As well there are limitations with what you can achieve in a course where all the services the students might need to access are free or consistent between setups. For example having a dedicated server and testing this would require the students to pay a for or use a free trial of a server like AWS or something similar. Peer-to-peer IP connections are also limited since there are security issues and firewalls to worry about that are different on each users computer. I have even had multiple students projects not work because ParrelSync didn’t play nice with Mirror.

This is all to say that as soon as you are working outside of Unity, things become a little more complicated. Hopefully this brings a little more understanding to the choices made when creating this course. Again, I appreciate your feedback, and it will be taken into consideration when developing future content.

Thank you for your answer and I understand the problems with a long living course like this.
Relying on 3rd party tools will cause support that you should kot have to do.
But I want to clarify some things I might have not written clear enough.

  • When I said „dedicated server“ I should have said „headless build“. I totally see that using a AWS instance or similar will increase the uncertainty and support (again) out of proportion.
    But building the design in a way that supports using the Host-Mode or Server-Only Mode would have been something I exspected.
  • when saying peer to peer I meant the current mode where someone runs the Host. As a differentiation from having one „server only“ instance and the rest „client only“

My main criticism is around the lack of understanding of the architectural choices before typing the code.
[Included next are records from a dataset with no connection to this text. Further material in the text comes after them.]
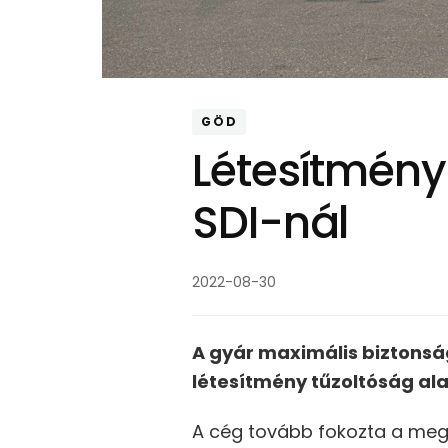
GÖD
Létesítmény
SDI-nál
2022-08-30
A gyár maximális biztonsá
létesítmény tűzoltóság ala
A cég tovább fokozta a megl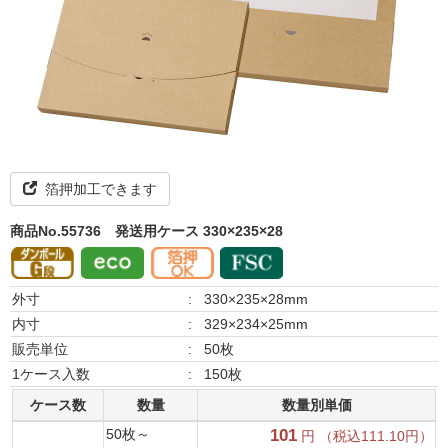
箔押加工できます
商品No.55736
発送用ケース 330×235×28
外寸
:
330×235×28mm
内寸
:
329×234×25mm
販売単位
:
50枚
1ケース入数
:
150枚
ケース数
数量
数量別単価
50枚～
101
円 （税込111.10円）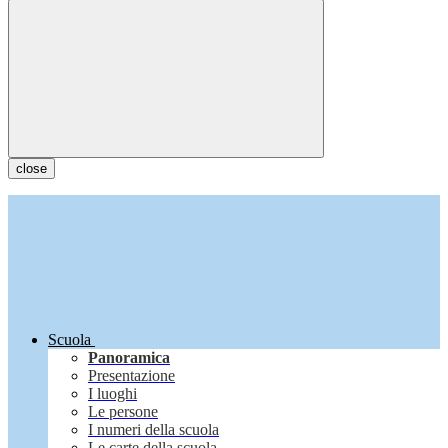
close
Scuola
Panoramica
Presentazione
I luoghi
Le persone
I numeri della scuola
Le carte della scuola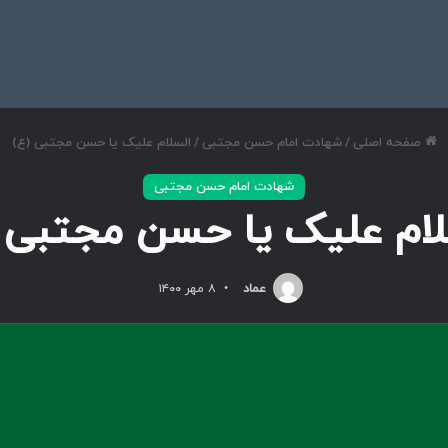
ی
صفحه اصلی
/
شهادت امام حسن مجتبی
/
السلام علیک یا حسن مجتبی (ع)
شهادت امام حسن مجتبی
لام علیک یا حسن مجتبی (
عماد
۸ مهر ۱۴۰۰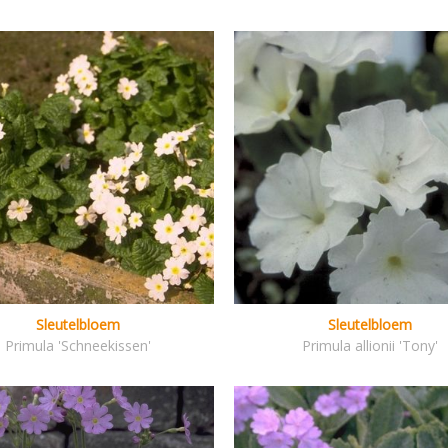
Sleutelbloem
Sleutelbloem
Primula 'Schneekissen'
Primula allionii 'Tony'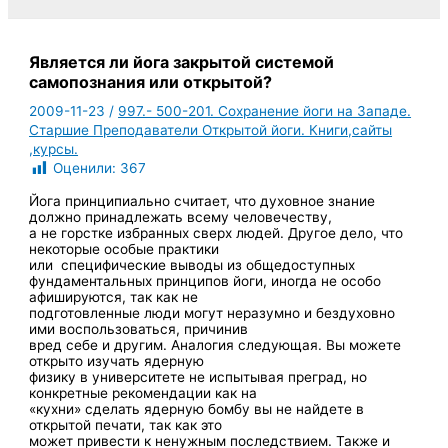
Является ли йога закрытой системой
самопознания или открытой?
2009-11-23
/
997.- 500-201. Сохранение йоги на Западе.
Старшие Преподаватели Открытой йоги. Книги,сайты
,курсы.
Оценили:
367
Йога принципиально считает, что духовное знание
должно принадлежать всему человечеству,
а не горстке избранных сверх людей. Другое дело, что
некоторые особые практики
или
специфические выводы из общедоступных
фундаментальных принципов йоги, иногда не особо
афишируются, так как не
подготовленные люди могут неразумно и бездуховно
ими воспользоваться, причинив
вред себе и другим. Аналогия следующая. Вы можете
открыто изучать ядерную
физику в университете не испытывая преград, но
конкретные рекомендации как на
«кухни» сделать ядерную бомбу вы не найдете в
открытой печати, так как это
может привести к ненужным последствием. Также и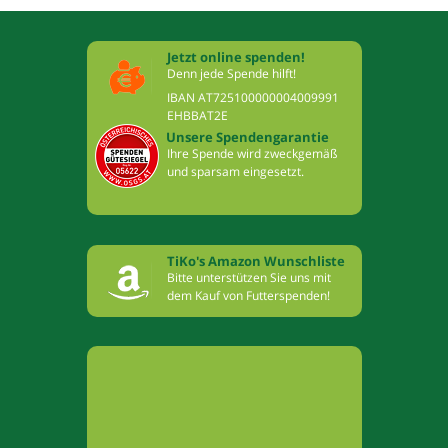
Jetzt online spenden!
Denn jede Spende hilft!
IBAN AT725100000004009991
EHBBAT2E
Unsere Spendengarantie
Ihre Spende wird zweckgemäß
und sparsam eingesetzt.
TiKo's Amazon Wunschliste
Bitte unterstützen Sie uns mit
dem Kauf von Futterspenden!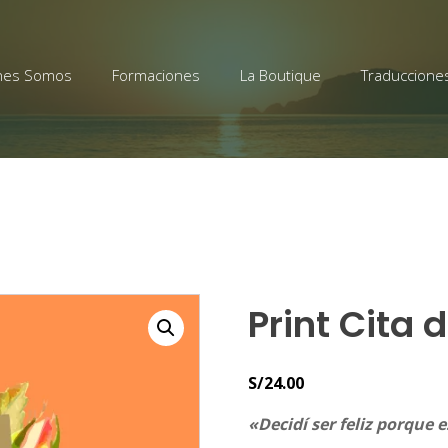
nes Somos
Formaciones
La Boutique
Traduccione
Print Cita 
S/
24.00
«Decidí ser feliz porque 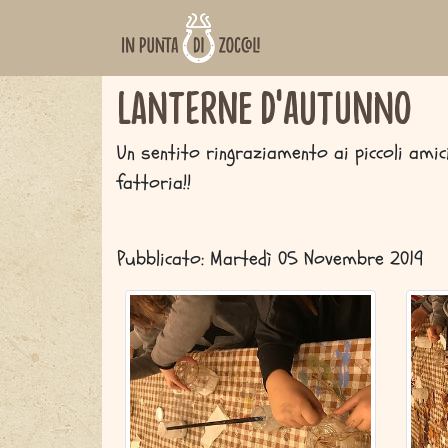
www.inpuntadizoccoli.it
Lanterne d'Autunno
Un sentito ringraziamento ai piccoli amic
fattoria!!
Pubblicato: Martedì 05 Novembre 2019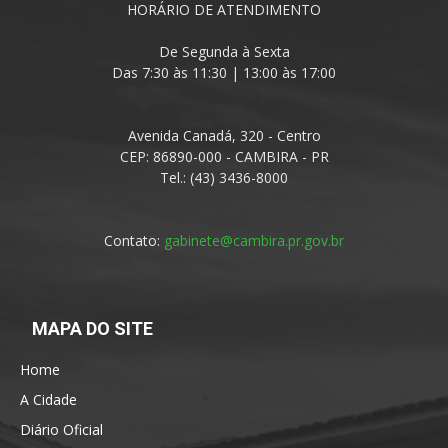
HORÁRIO DE ATENDIMENTO
De Segunda à Sexta
Das 7:30 às 11:30 | 13:00 às 17:00
Avenida Canadá, 320 - Centro
CEP: 86890-000 - CAMBIRA - PR
Tel.: (43) 3436-8000
Contato:
gabinete@cambira.pr.gov.br
MAPA DO SITE
Home
A Cidade
Diário Oficial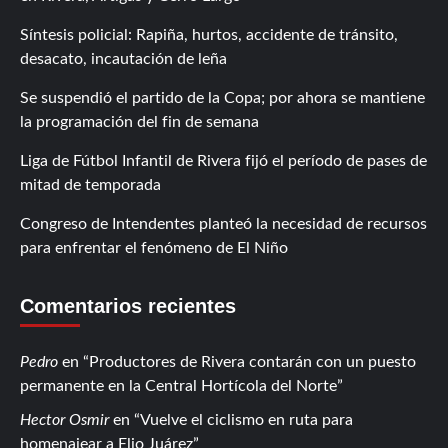
Síntesis policial: Rapiña, hurtos, accidente de tránsito,
desacato, incautación de leña
Se suspendió el partido de la Copa; por ahora se mantiene
la programación del fin de semana
Liga de Fútbol Infantil de Rivera fijó el período de pases de
mitad de temporada
Congreso de Intendentes planteó la necesidad de recursos
para enfrentar el fenómeno de El Niño
Comentarios recientes
Pedro
en
Productores de Rivera contarán con un puesto
permanente en la Central Hortícola del Norte
Hector Osmir
en
Vuelve el ciclismo en ruta para
homenajear a Elio Juárez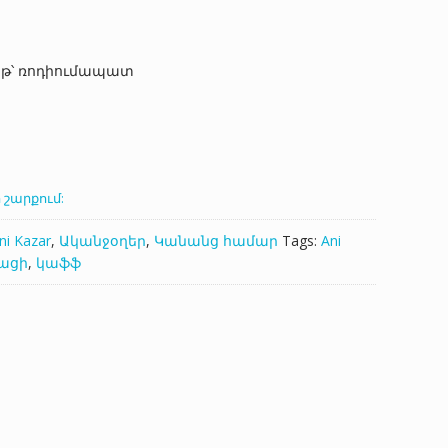
աթ՝ ռոդիումապատ
 շարքում:
ni Kazar
,
Ականջօղեր
,
Կանանց համար
Tags:
Ani
ացի
,
կաֆֆ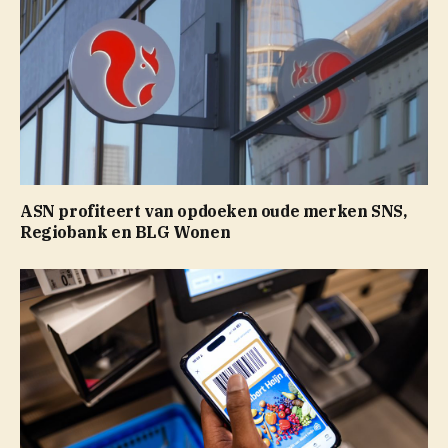
ASN profiteert van opdoeken oude merken SNS,
Regiobank en BLG Wonen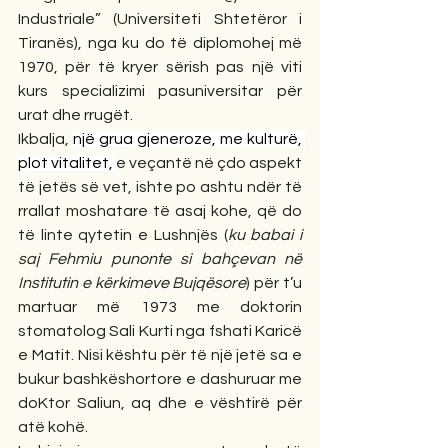
Industriale” (Universiteti Shtetëror i 
Tiranës), nga ku do të diplomohej më 
1970, për të kryer sërish pas një viti 
kurs specializimi pasuniversitar për 
urat dhe rrugët.
Ikbalja, 
një grua gjeneroze, me kulturë, 
plot vitalitet, 
e veçantë në çdo aspekt 
të jetës së vet, ishte po ashtu ndër të 
rrallat moshatare të asaj kohe, që do 
të linte qytetin e Lushnjës (
ku babai i 
saj Fehmiu punonte si bahçevan në 
Institutin e kërkimeve Bujqësore
) për t’u 
martuar më 1973 me doktorin 
stomatolog Sali Kurti nga fshati Karicë 
e Matit. Nisi kështu për të një jetë sa e 
bukur bashkëshortore e dashuruar me 
doKtor Saliun, aq dhe e vështirë për 
atë kohë.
Designing and entity model how things communicate where information resides (server/client) and what does need to be communicated.
Programming a network game is much harder. It needs more planing and it is way harder to debug (clients easily disconnect when you run into a breakpoint etc)… so covering these parts and showing option that can be used to help with this development. Also showing the right test strategy during the course. One Host and one client does not cover the minimal requirements since client-client interaction is different than client-Host.

Anyway. Thanks again for keeping up with these forums and answeothe questions.

2 Likes

I completely agree with this feedback. I am an experienced programmer, but all too often it was clear that the instructor was just transcribing code he’d already prototyped and often neglected to explain what he was doing until it was completed. At other times, the reasoning behind the choices was lacking and as you suggested it didn’t leave me feeling well prepared to address these issues in my own games. Much of it felt rushed, and the final code feels very disorganized, with code duplicated behind multiple if conditions, and methods calling commands invoking events triggering listeners creating interdependencies across multiple classes. The Steam integration was particularly rushed, and there are several errors that have been introduced in updates since this course was made, which I needed to search through the comments to resolve. Unfortunately, there is a lot of studying of the Mirror documentation and the included examples ahead, as this complete course–as indicated by the official response–provides its only real information in the initial sections.

While I was working on this course, the “More to Come” section disappeared. So it seems that promise, was in fact forgotten. As-is, this course is not up to GameDev’s normal standards.

5 Likes

Thanks for the comments Kevin, your feedback is greatly appreciated.